Segment Open
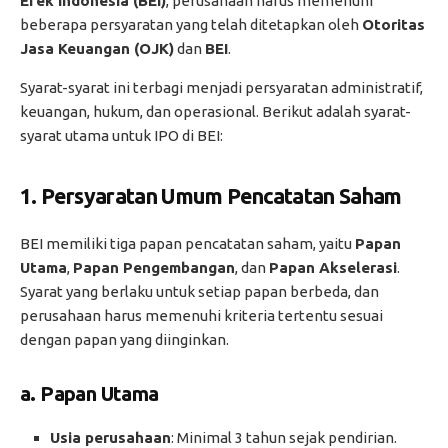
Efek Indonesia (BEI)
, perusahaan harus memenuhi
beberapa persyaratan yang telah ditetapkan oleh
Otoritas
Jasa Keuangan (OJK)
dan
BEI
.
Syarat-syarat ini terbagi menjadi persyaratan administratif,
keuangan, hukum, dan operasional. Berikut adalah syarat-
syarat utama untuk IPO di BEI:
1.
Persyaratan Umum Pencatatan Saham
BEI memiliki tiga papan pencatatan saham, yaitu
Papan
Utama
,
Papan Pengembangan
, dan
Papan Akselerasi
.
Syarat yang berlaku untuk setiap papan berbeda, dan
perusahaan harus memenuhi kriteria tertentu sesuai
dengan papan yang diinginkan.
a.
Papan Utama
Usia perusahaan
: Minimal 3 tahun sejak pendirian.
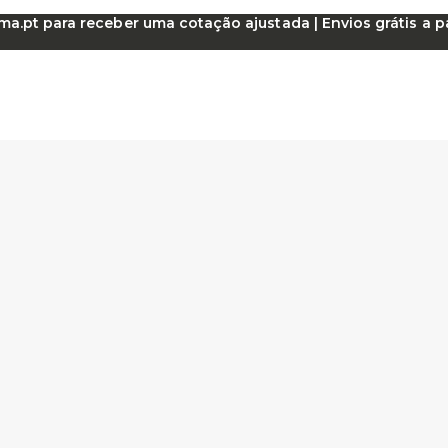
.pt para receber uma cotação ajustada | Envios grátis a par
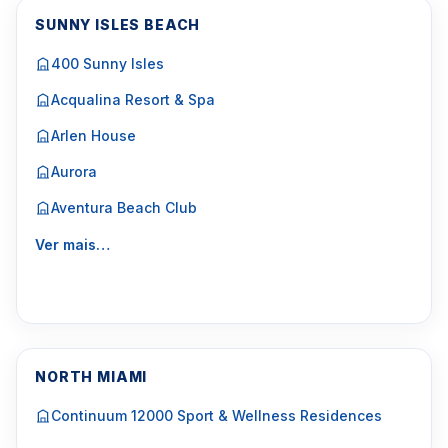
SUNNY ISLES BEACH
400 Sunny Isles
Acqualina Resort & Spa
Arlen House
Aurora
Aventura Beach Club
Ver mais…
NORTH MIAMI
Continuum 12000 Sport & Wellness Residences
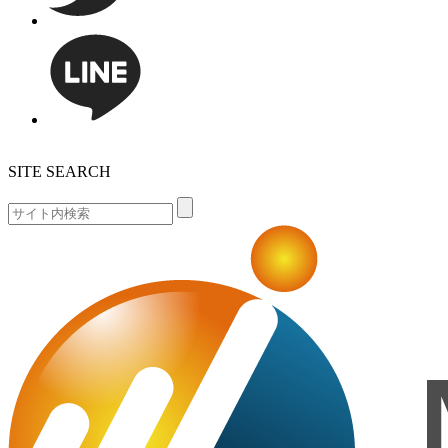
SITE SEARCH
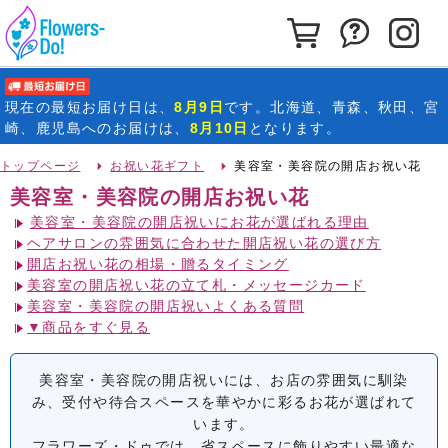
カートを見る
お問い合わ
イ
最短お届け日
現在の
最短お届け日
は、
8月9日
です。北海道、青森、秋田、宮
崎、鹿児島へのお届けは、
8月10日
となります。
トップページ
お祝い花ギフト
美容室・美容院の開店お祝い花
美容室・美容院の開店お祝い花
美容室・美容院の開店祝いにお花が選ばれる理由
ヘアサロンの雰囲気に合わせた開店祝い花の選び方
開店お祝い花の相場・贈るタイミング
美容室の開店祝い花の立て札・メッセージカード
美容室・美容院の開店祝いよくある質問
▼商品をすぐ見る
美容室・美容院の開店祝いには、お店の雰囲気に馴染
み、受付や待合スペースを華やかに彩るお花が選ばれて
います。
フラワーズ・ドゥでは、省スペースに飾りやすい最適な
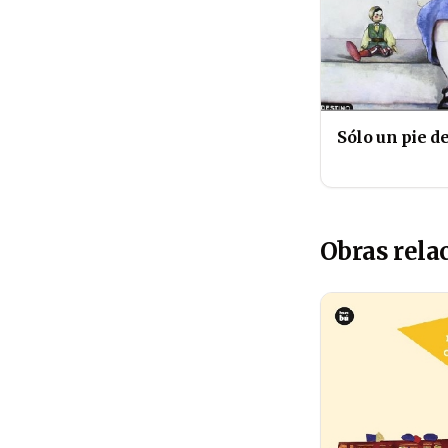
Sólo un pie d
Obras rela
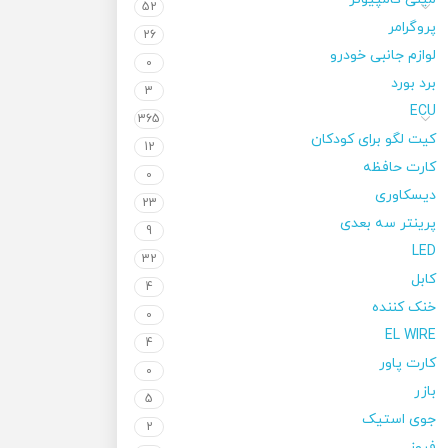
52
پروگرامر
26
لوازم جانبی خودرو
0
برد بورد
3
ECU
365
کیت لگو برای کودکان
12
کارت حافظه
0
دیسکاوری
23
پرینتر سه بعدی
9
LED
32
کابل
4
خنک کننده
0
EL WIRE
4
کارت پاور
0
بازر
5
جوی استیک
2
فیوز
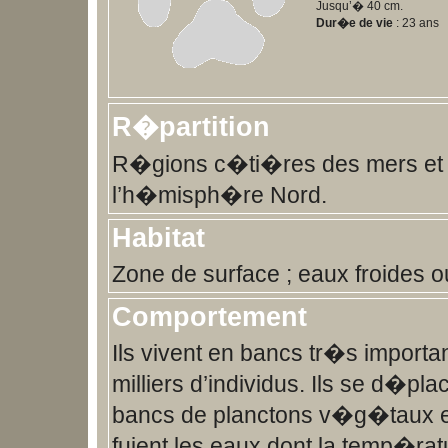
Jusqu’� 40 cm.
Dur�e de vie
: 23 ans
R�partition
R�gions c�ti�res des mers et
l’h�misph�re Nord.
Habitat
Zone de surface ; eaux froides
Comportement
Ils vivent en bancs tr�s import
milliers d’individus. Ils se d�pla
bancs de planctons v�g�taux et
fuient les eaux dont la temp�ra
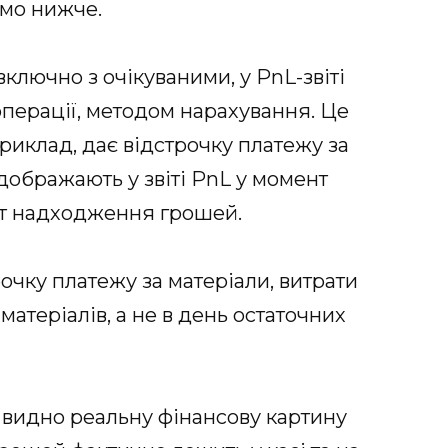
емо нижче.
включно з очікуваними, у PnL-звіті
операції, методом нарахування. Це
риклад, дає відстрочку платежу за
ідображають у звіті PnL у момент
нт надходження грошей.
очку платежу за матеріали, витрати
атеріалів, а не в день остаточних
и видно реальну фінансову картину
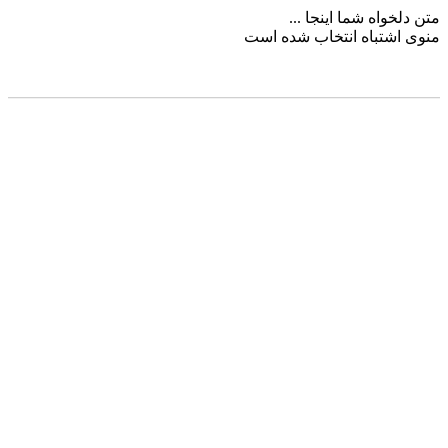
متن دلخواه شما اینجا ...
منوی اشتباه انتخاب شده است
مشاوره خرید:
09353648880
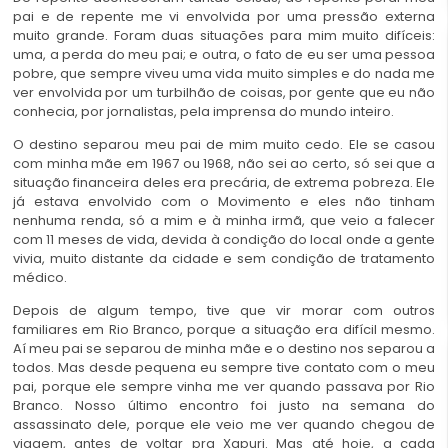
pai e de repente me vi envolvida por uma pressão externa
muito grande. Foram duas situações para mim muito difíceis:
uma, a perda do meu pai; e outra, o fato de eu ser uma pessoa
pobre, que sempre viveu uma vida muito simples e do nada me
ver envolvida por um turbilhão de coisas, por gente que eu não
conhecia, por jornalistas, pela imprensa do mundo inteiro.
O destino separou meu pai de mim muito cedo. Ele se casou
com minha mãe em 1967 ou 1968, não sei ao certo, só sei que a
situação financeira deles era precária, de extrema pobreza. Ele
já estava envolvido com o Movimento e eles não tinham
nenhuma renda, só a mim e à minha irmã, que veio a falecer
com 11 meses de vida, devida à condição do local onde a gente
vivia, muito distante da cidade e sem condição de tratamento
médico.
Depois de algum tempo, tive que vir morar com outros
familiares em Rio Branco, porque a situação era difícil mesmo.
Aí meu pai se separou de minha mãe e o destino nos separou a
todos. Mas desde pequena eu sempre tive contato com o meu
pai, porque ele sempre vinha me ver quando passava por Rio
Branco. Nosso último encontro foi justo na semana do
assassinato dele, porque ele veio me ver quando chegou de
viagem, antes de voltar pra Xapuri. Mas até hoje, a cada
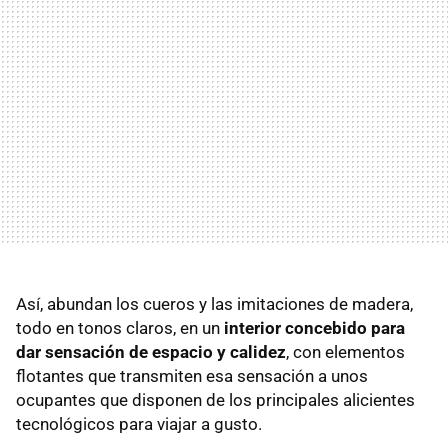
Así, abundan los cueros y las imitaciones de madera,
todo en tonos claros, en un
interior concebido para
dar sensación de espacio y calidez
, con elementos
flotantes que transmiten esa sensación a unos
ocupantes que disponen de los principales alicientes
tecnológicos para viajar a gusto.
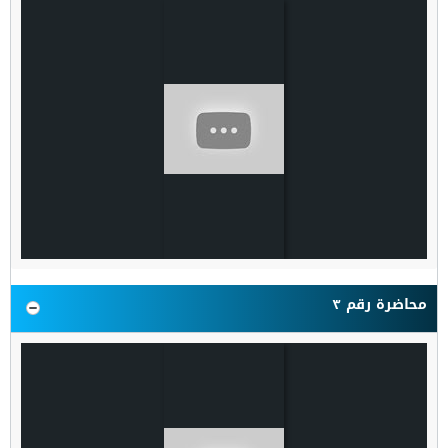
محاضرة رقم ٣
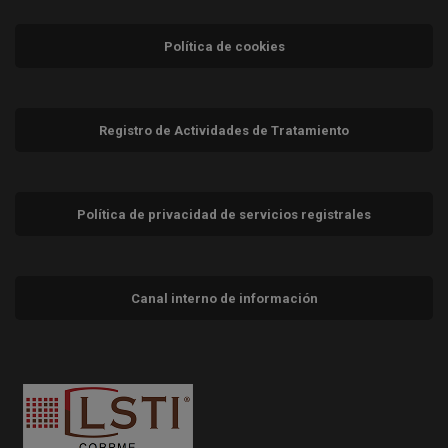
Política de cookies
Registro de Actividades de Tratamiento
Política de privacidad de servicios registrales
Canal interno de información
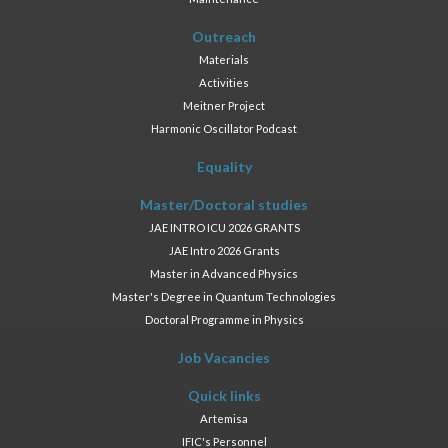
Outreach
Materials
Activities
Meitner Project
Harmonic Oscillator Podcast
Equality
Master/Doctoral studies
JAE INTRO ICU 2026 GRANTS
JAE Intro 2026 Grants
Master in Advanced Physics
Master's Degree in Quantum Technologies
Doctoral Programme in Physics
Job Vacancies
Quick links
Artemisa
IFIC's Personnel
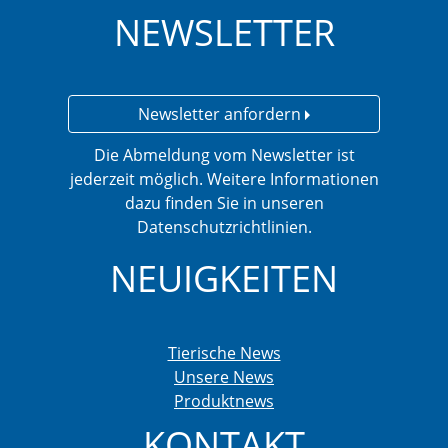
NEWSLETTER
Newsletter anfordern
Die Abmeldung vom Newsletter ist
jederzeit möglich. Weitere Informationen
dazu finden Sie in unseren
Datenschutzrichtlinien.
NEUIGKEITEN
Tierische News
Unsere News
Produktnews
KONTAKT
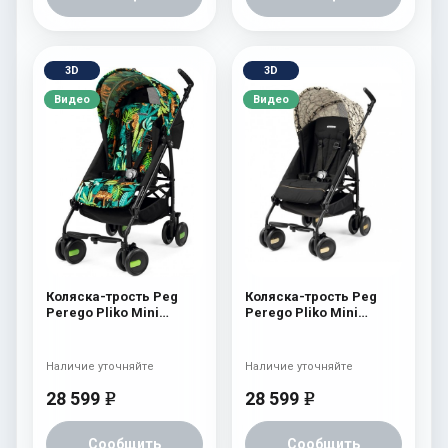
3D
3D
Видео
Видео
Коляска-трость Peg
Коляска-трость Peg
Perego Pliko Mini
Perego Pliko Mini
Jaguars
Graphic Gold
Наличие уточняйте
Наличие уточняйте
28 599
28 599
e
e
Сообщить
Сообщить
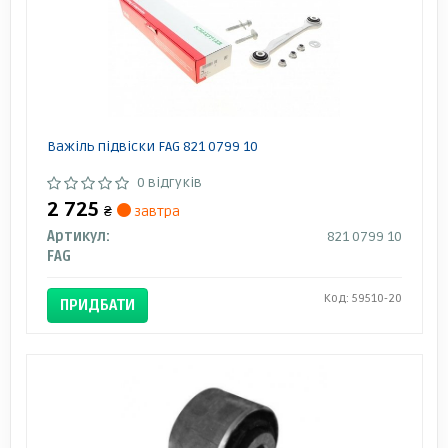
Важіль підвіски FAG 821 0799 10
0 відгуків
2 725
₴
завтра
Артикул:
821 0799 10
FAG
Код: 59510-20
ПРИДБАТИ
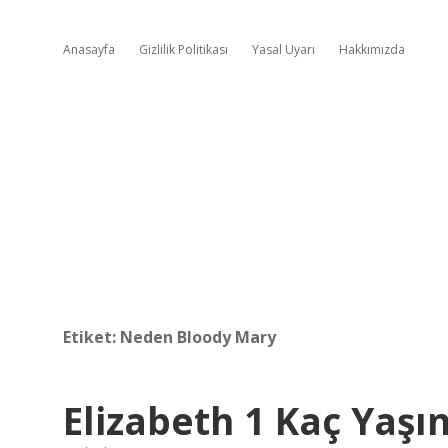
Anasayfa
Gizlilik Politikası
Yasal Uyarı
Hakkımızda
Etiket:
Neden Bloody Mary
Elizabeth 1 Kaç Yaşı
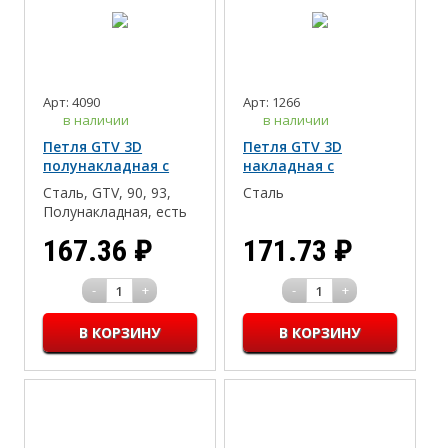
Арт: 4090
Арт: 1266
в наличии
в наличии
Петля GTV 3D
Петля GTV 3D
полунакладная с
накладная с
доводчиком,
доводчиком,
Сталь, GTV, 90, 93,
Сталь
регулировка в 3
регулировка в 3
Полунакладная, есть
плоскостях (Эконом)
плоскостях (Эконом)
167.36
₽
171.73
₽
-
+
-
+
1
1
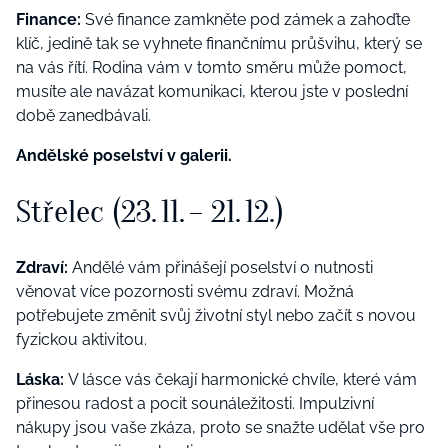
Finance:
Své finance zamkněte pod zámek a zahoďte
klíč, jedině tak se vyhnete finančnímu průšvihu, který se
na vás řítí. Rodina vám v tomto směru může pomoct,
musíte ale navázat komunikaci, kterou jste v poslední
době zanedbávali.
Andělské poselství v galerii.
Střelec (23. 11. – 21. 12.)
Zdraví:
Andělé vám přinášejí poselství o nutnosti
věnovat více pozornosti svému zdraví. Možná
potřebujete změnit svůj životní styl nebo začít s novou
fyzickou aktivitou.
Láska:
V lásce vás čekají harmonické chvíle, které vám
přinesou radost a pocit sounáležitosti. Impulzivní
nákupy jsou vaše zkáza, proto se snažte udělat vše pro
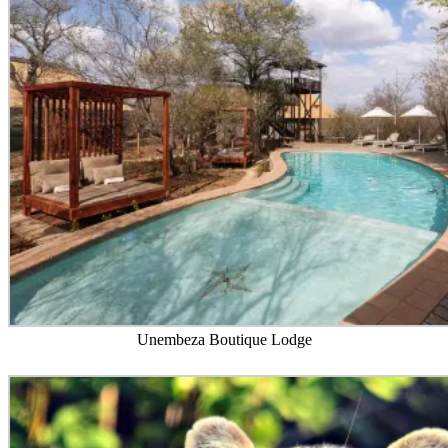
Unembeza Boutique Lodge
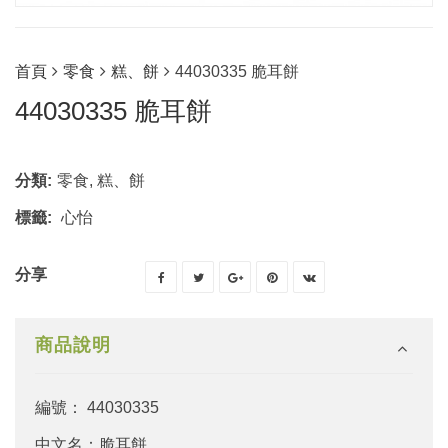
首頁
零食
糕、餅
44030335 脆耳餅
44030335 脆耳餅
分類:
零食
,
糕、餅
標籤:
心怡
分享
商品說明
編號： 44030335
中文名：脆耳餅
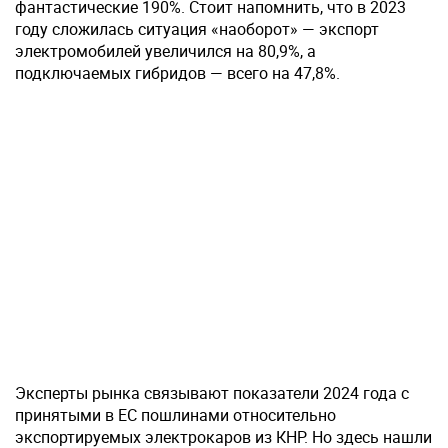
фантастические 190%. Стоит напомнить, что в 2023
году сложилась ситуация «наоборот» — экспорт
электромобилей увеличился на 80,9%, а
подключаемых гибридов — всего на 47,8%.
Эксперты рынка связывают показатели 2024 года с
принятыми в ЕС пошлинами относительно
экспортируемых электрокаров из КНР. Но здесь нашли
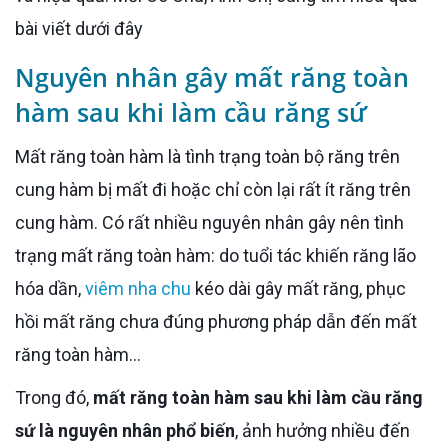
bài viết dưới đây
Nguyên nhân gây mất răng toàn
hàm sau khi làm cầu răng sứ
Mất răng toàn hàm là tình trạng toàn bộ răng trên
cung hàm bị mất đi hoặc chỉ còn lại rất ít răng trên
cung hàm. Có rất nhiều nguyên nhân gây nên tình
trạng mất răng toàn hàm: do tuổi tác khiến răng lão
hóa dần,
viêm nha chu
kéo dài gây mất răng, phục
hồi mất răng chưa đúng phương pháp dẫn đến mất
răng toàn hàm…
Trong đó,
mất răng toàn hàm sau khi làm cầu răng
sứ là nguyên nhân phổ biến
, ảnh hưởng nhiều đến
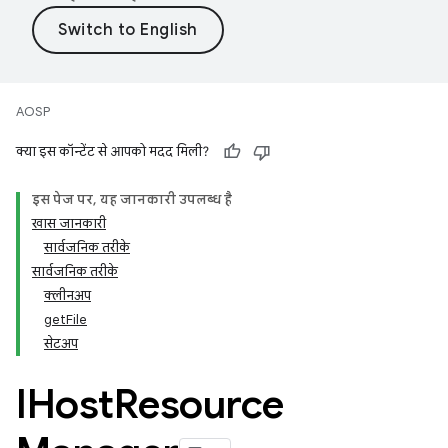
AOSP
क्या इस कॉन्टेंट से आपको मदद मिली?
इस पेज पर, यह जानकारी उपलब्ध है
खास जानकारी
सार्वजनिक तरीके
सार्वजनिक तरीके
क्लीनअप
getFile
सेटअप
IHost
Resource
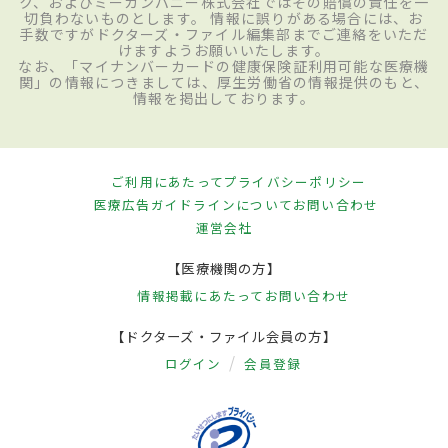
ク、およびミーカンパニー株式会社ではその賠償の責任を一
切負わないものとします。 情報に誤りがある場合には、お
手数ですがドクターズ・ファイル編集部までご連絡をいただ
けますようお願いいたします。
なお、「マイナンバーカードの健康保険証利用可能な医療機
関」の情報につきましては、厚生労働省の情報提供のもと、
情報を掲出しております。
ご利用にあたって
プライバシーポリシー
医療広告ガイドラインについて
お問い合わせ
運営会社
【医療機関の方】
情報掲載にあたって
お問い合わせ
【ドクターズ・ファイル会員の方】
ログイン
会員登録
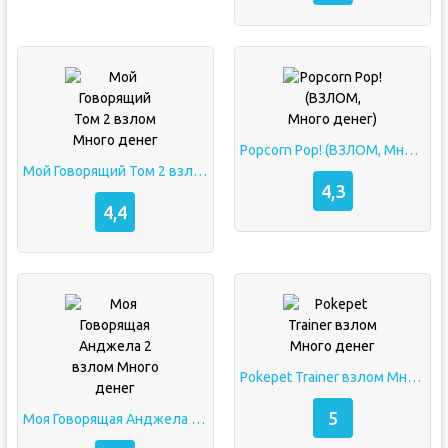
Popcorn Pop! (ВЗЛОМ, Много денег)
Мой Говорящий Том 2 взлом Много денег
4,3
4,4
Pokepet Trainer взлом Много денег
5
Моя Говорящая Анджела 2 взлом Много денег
Segment Closed
▶ **PROBLEM REQUIREMENTS**: In the records above, how many lines include "sensación"? Answer with the number alone.

▶ **TASK RESULT**: 2